Several efforts to harness tools to identify and react to network changes are afoot within the Defense Department. The Defense Information Systems Agency (DISA) is considering a redesign of its Defense Information Systems Network so that it can instantly spot a cyber breach and, if necessary, self-heal in real time to prevent any system outages, said DISA’s chief information officer, David Bennett, earlier this year.
Additionally, the Defense Advanced Research Projects Agency (DARPA) set out to develop self-healing networks with its first Cyber Grand Challenge, a competition last summer to create fully automated, scalable, machine-speed network defense systems. Seven teams of top security researchers and hackers competed against each other to find and patch network vulnerabilities using sophisticated bug-hunting systems. “Today, the process of finding and countering bugs, hacks and other cyber infection vectors is still effectively artisanal,” the agency said in its appeal to industry and academia. “Professional bug hunters, security coders and other security pros work tremendous hours, searching millions of lines of code to find and fix vulnerabilities that could be taken advantage of by users with ulterior motives.”
Developing self-healing networks is not as daunting as it might appear at first, contends Judson Walker, systems engineering director at Brocade Communications Systems. Although information technology experts must create a new network management paradigm built around the IoT—one that is just as dynamic and adjustable as the emerging ecosystem—the foundation, as Sarnecki has stated, already exists. “There is a platform in place that can help steer architects in the right direction,” Walker says. Solutions lie in clearly defined software and application program interface frameworks that centralize control over devices and provide the ability to change multiple IoT sensors simultaneously with minimal instructions or keystrokes.

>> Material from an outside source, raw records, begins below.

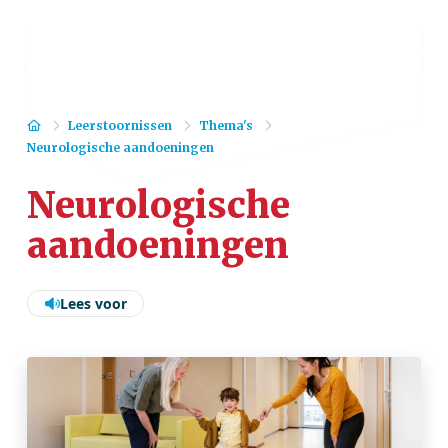
Home
Leerstoornissen
Thema's
Neurologische aandoeningen
Neurologische
aandoeningen
Lees voor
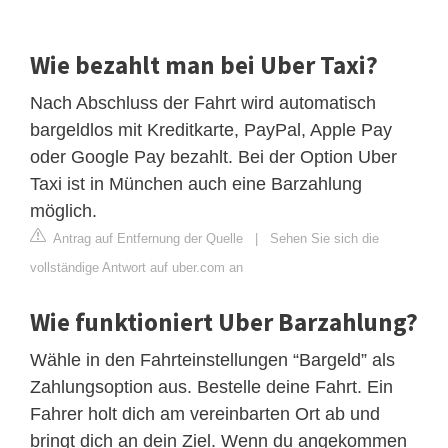
Wie bezahlt man bei Uber Taxi?
Nach Abschluss der Fahrt wird automatisch
bargeldlos mit Kreditkarte, PayPal, Apple Pay
oder Google Pay bezahlt. Bei der Option Uber
Taxi ist in München auch eine Barzahlung
möglich.
Antrag auf Entfernung der Quelle
|
Sehen Sie sich die
vollständige Antwort auf uber.com an
Wie funktioniert Uber Barzahlung?
Wähle in den Fahrteinstellungen “Bargeld” als
Zahlungsoption aus. Bestelle deine Fahrt. Ein
Fahrer holt dich am vereinbarten Ort ab und
bringt dich an dein Ziel. Wenn du angekommen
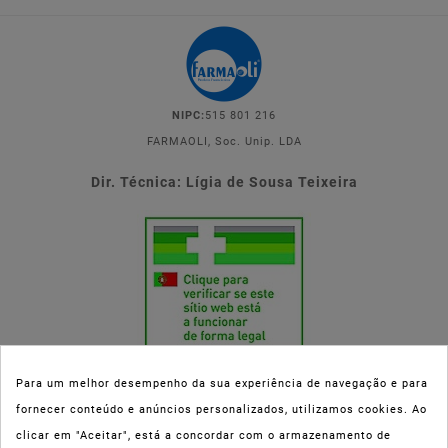
NIPC:
515 801 216
FARMAOLI, Soc. Unip. LDA
Dir. Técnica: Lígia de Sousa Teixeira
Para um melhor desempenho da sua experiência de navegação e para
fornecer conteúdo e anúncios personalizados, utilizamos cookies. Ao
Esta parafarmácia (Farmaoli) encontra-se autorizada pelo INFARMED
clicar em "Aceitar", está a concordar com o armazenamento de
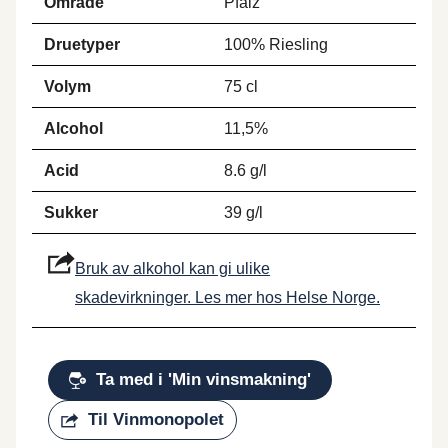
Område
Pfalz
Druetyper
100% Riesling
Volym
75 cl
Alcohol
11,5%
Acid
8.6 g/l
Sukker
39 g/l
Bruk av alkohol kan gi ulike
skadevirkninger. Les mer hos Helse Norge.
Ta med i 'Min vinsmakning'
Til Vinmonopolet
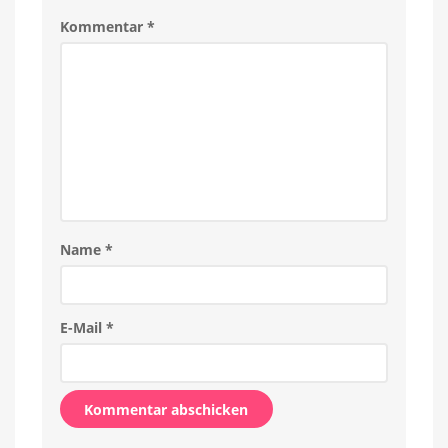
Kommentar
*
Name
*
E-Mail
*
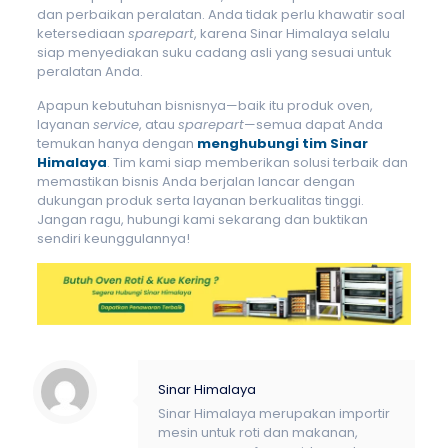
dan perbaikan peralatan. Anda tidak perlu khawatir soal
ketersediaan
sparepart
, karena Sinar Himalaya selalu
siap menyediakan suku cadang asli yang sesuai untuk
peralatan Anda.
Apapun kebutuhan bisnisnya—baik itu produk oven,
layanan
service
, atau
sparepart
—semua dapat Anda
temukan hanya dengan
menghubungi tim Sinar
Himalaya
. Tim kami siap memberikan solusi terbaik dan
memastikan bisnis Anda berjalan lancar dengan
dukungan produk serta layanan berkualitas tinggi.
Jangan ragu, hubungi kami sekarang dan buktikan
sendiri keunggulannya!
Sinar Himalaya
Sinar Himalaya merupakan importir
mesin untuk roti dan makanan,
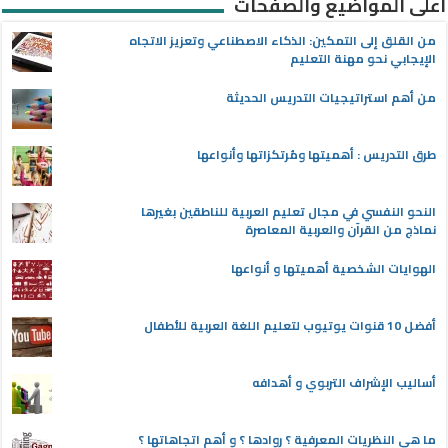
أعلى المواضيع والصفحات
من القلق إلى التمكين: الذكاء الاصطناعي وتعزيز الاتجاه
الإيجابي نحو مهنة التعليم
من أهم استراتيجيات التدريس الحديثة
طرق التدريس : أهميتها ومُرتكزاتها وأنواعها
النحو النفسي في مجال تعليم العربية للناطقين بغيرها
نماذج من القرآن والعربية المعاصرة
الهوايات الشخصية أهميتها و أنواعها
أفضل 10 قنوات يوتيوب لتعليم اللغة العربية للأطفال
أساليب الإشراف التربوي و أهدافه
ما هي النظريات المعرفية ؟ روادها ؟ و أهم اتجاهاتها ؟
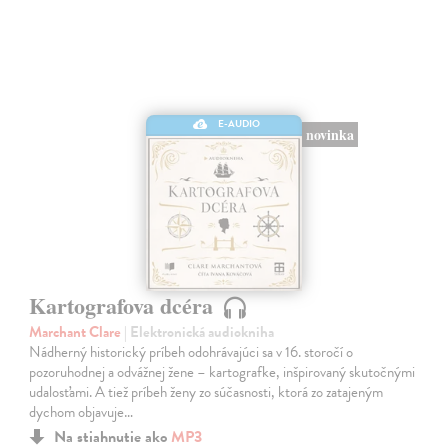
E-AUDIO
novinka
Kartografova dcéra
Marchant Clare
| Elektronická audiokniha
Nádherný historický príbeh odohrávajúci sa v 16. storočí o
pozoruhodnej a odvážnej žene – kartografke, inšpirovaný skutočnými
udalosťami. A tiež príbeh ženy zo súčasnosti, ktorá zo zatajeným
dychom objavuje…
Na stiahnutie ako
MP3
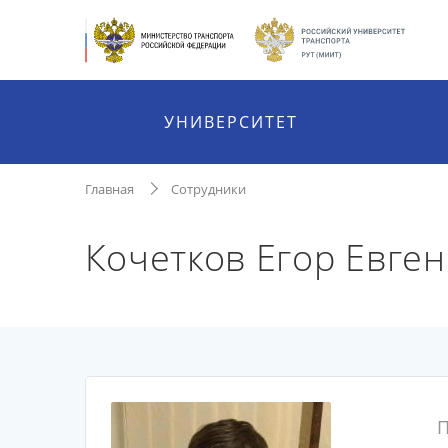
УНИВЕРСИТЕТ
Главная
Сотрудники
Кочетков Егор Евге
П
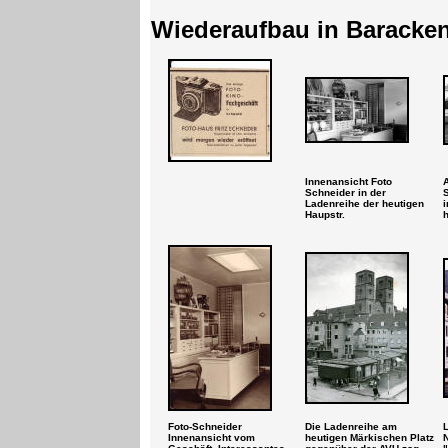
Wiederaufbau in Baracken
Innenansicht Foto
Schneider in der
Ladenreihe der heutigen
i
Haupstr.
h
Foto-Schneider
Die Ladenreihe am
Innenansicht vom
heutigen Märkischen Platz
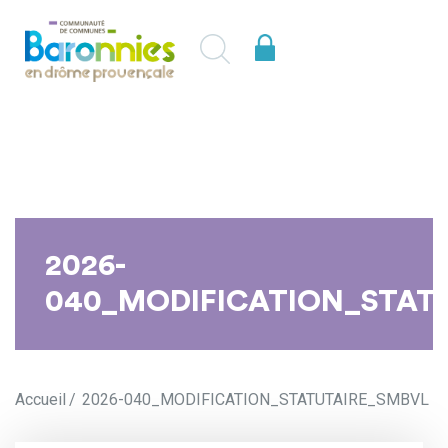
2026-
040_MODIFICATION_STAT
Accueil
2026-040_MODIFICATION_STATUTAIRE_SMBVL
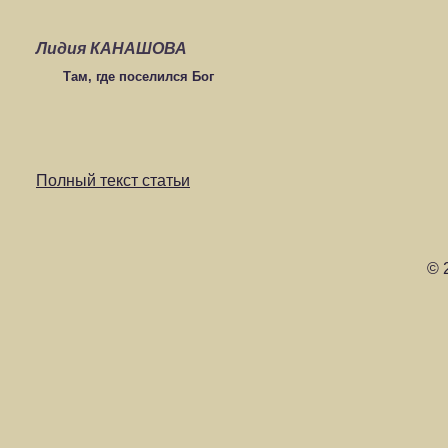
Лидия КАНАШОВА
Там, где поселился Бог
Полный текст статьи
© 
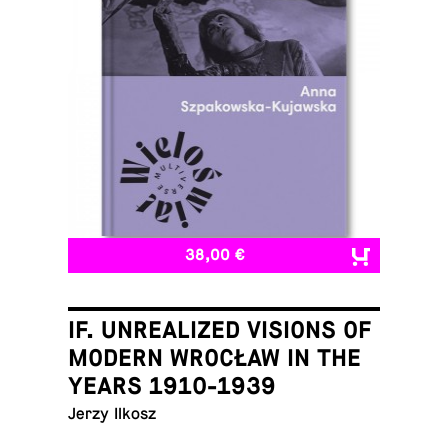
38,00 €
IF. UNREALIZED VISIONS OF
MODERN WROCŁAW IN THE
YEARS 1910-1939
Jerzy Ilkosz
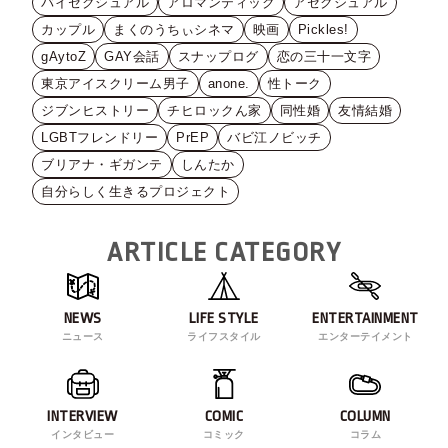
バイセクシュアル
アロマンティック
アセクシュアル
カップル
まくのうちぃシネマ
映画
Pickles!
gAytoZ
GAY会話
スナップログ
恋の三十一文字
東京アイスクリーム男子
anone.
性トーク
ジブンヒストリー
チヒロックん家
同性婚
友情結婚
LGBTフレンドリー
PrEP
バビ江ノビッチ
ブリアナ・ギガンテ
しんたか
自分らしく生きるプロジェクト
ARTICLE CATEGORY
NEWS
LIFE STYLE
ENTERTAINMENT
ニュース
ライフスタイル
エンターテイメント
INTERVIEW
COMIC
COLUMN
インタビュー
コミック
コラム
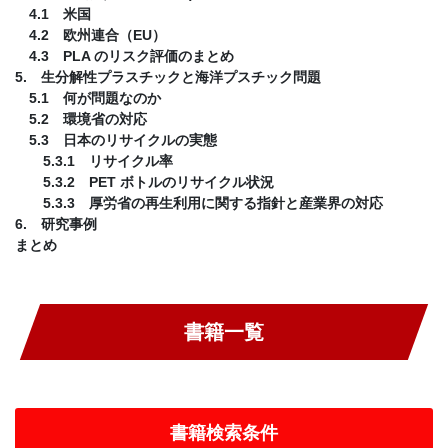
4.1 米国
4.2 欧州連合（EU）
4.3 PLA のリスク評価のまとめ
5. 生分解性プラスチックと海洋プスチック問題
5.1 何が問題なのか
5.2 環境省の対応
5.3 日本のリサイクルの実態
5.3.1 リサイクル率
5.3.2 PET ボトルのリサイクル状況
5.3.3 厚労省の再生利用に関する指針と産業界の対応
6. 研究事例
まとめ
書籍一覧
書籍検索条件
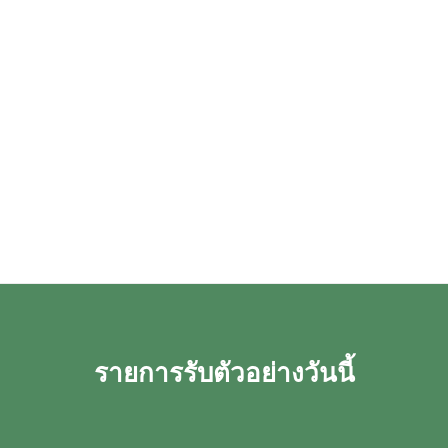
รายการรับตัวอย่างวันนี้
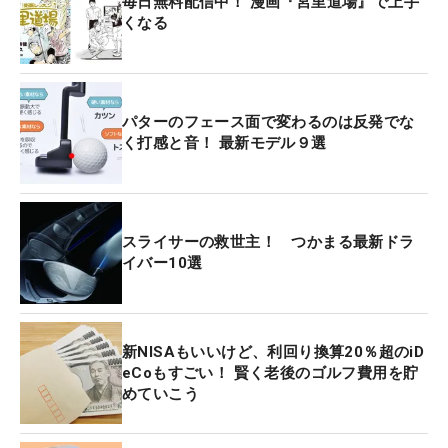
毎日無料配信中！ 漫画『宮里道場』で上手
くなる
パターのフェース面で変わるのは反発でな
く打感と音！ 最新モデル９選
スライサーの救世主！ つかまる最新ドラ
イバー10選
新NISAもいいけど、利回り換算20％超のiD
eCoもすごい！ 賢く老後のゴルフ費用を貯
めていこう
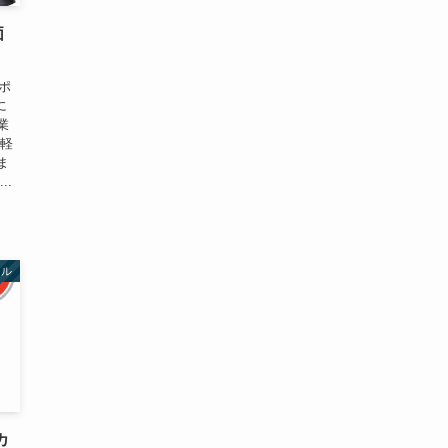
価
ポ
に
業
手軽
ま
..
イル
カ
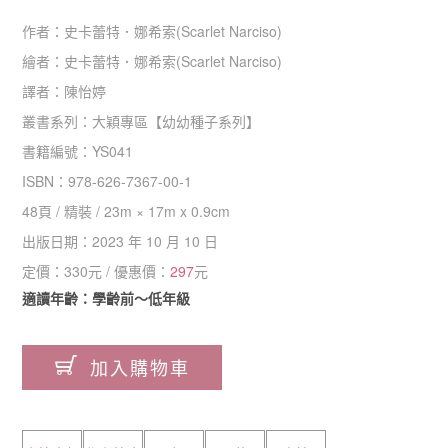
作者：
史卡蕾特．娜希索(Scarlet Narciso)
繪者：
史卡蕾特．娜希索(Scarlet Narciso)
譯者：
陳怡婷
叢書系列：
大穎專區
【
幼幼種子系列
】
書籍編號：
YS041
ISBN：
978-626-7367-00-1
48
頁 /
精裝
/
23m × 17m x 0.9cm
出版日期：
2023 年 10 月 10 日
定價：
330
元 / 優惠價：
297
元
適讀年齡：學齡前～低年級
加入購物車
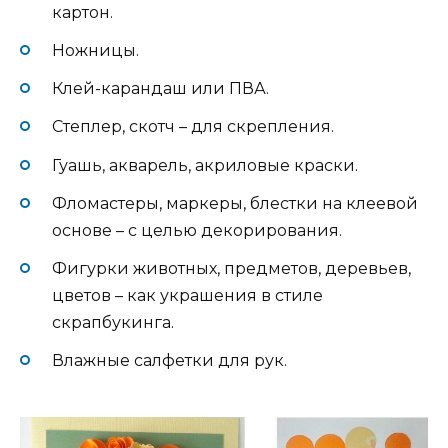
картон.
Ножницы.
Клей-карандаш или ПВА.
Степлер, скотч – для скрепления.
Гуашь, акварель, акриловые краски.
Фломастеры, маркеры, блестки на клеевой
основе – с целью декорирования.
Фигурки животных, предметов, деревьев,
цветов – как украшения в стиле
скрапбукинга.
Влажные салфетки для рук.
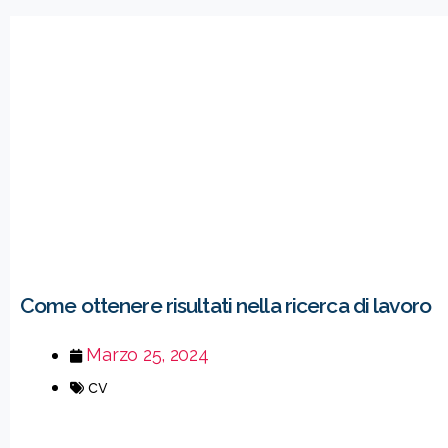
Come ottenere risultati nella ricerca di lavoro
Marzo 25, 2024
cv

In addition, the effects of the IoT—the sheer volume of data it generates and the constant connectivity—provide administrators unprecedented microlevel system awareness. Getting a handle on the avalanche of information has contributed to the huge push toward machine learning, or artificial intelligence (AI), Walker says. “That is kind of the nirvana,” he says of AI. “We are now seeing the development of algorithms that can be integrated into networking and sensor components that basically takes a more dynamic look at the information exchange, can understand what the current state is, immediately recognize deviation … and then make decisions on how that data needs to be modified.”
Gone is the human from the decision-making loop—and not a moment too soon. “The human intervention piece is more of a hinderance than a help,” Walker surmises. “We just can’t react fast enough. We need machines to instantaneously recognize when something is inappropriate [in the network] and then self-correct just as fast.”
The technology to do this exists, he continues. It is trust that is lacking. Administrators will have to learn to put faith in their expertise as well as the machines. “That’s the chasm,” Walker says. “Trust is going to be the hard hurdle to get over. We’re integrating machine-learning algorithms into the environment and trusting that those devices are going to make the right decision at the right time.”